EXERCISE PROMPT
Using the listing below, report each line holding the string "jumping".

INPUT FOR THIS TASK
--- START ---

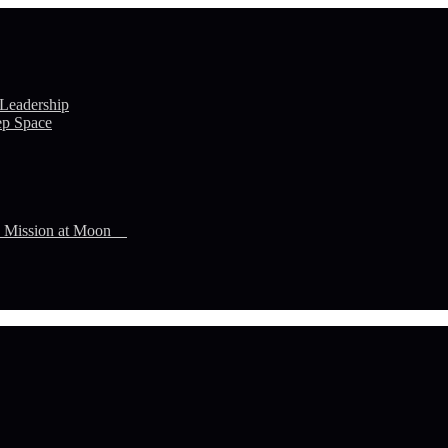
 Leadership
ep Space
n Mission at Moon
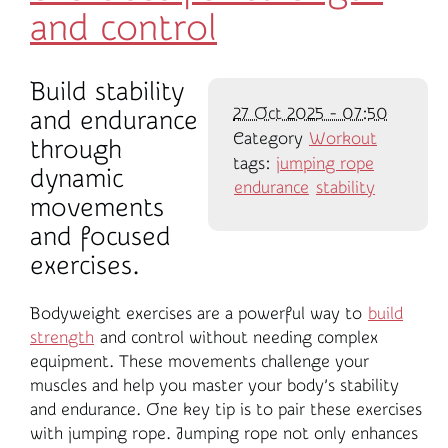
and control
Build stability
27 Oct 2025 - 07:50
and endurance
Category
Workout
through
tags:
jumping rope
dynamic
endurance
stability
movements
and focused
exercises.
Bodyweight exercises are a powerful way to
build
strength
and control without needing complex
equipment. These movements challenge your
muscles and help you master your body’s stability
and endurance. One key tip is to pair these exercises
with jumping rope. Jumping rope not only enhances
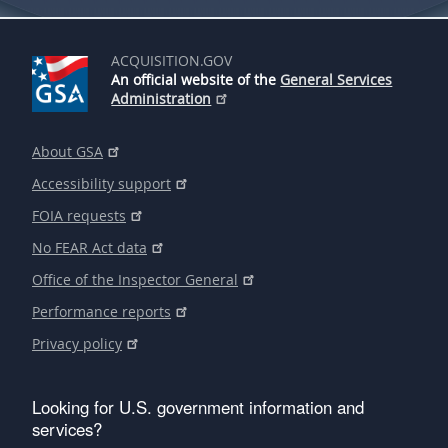
ACQUISITION.GOV
An official website of the
General Services
Administration
About GSA
Accessibility support
FOIA requests
No FEAR Act data
Office of the Inspector General
Performance reports
Privacy policy
Looking for U.S. government information and
services?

--- END ---

ANSWER BOX
jumping rope
with jumping rope. Jumping rope not only enhances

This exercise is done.